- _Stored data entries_
^^^^^^^^^^^^^^^^

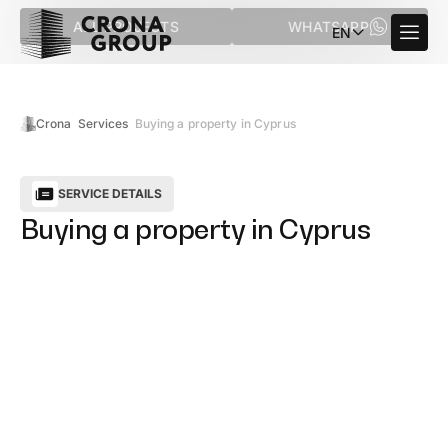
ALL PROJECTS
WHATSAPP
EN
Crona
Services
Buying a property in Cyprus
SERVICE DETAILS
Buying a property in Cyprus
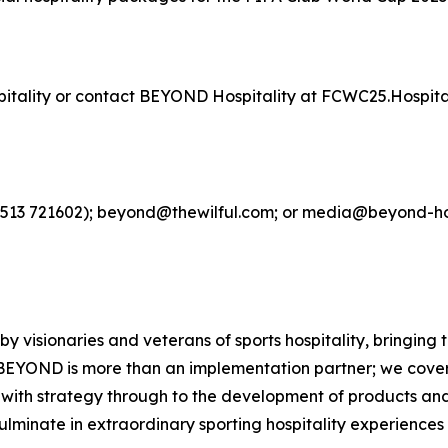
spitality or contact BEYOND Hospitality at FCWC25.Hospit
4513 721602); beyond@thewilful.com; or media@beyond-hos
 visionaries and veterans of sports hospitality, bringing
BEYOND is more than an implementation partner; we cover 
g with strategy through to the development of products an
culminate in extraordinary sporting hospitality experience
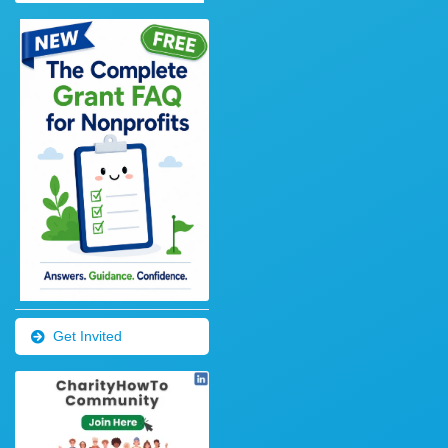
Get Invited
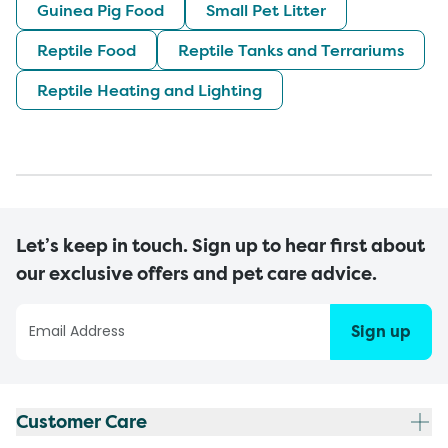
Guinea Pig Food
Small Pet Litter
Reptile Food
Reptile Tanks and Terrariums
Reptile Heating and Lighting
Let’s keep in touch. Sign up to hear first about
our exclusive offers and pet care advice.
Sign up
Customer Care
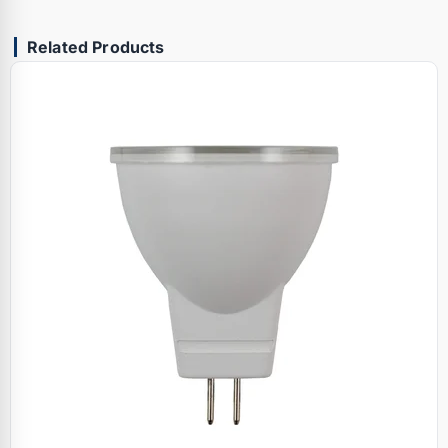
Related Products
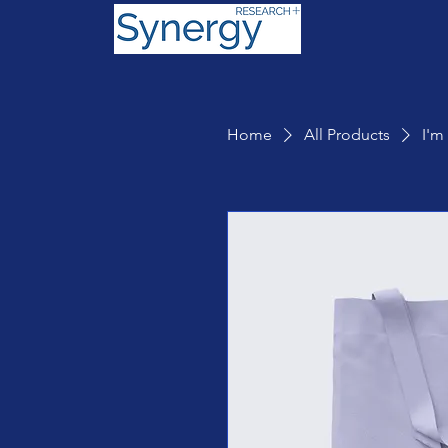
Home
All Products
I'm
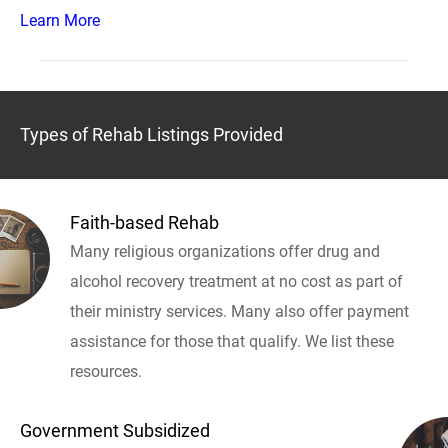
Learn More
Types of Rehab Listings Provided
Faith-based Rehab
Many religious organizations offer drug and
alcohol recovery treatment at no cost as part of
their ministry services. Many also offer payment
assistance for those that qualify. We list these
resources.
Government Subsidized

^^^^^^^^^^^^^^^^

- _WHAT TO PRODUCE_
Reproduce the lines of the entries above exactly, but only from the line containing "their ministry services." through the final line.

- _TASK OUTPUT_
their ministry services. Many also offer payment
assistance for those that qualify. We list these
resources.
Government Subsidized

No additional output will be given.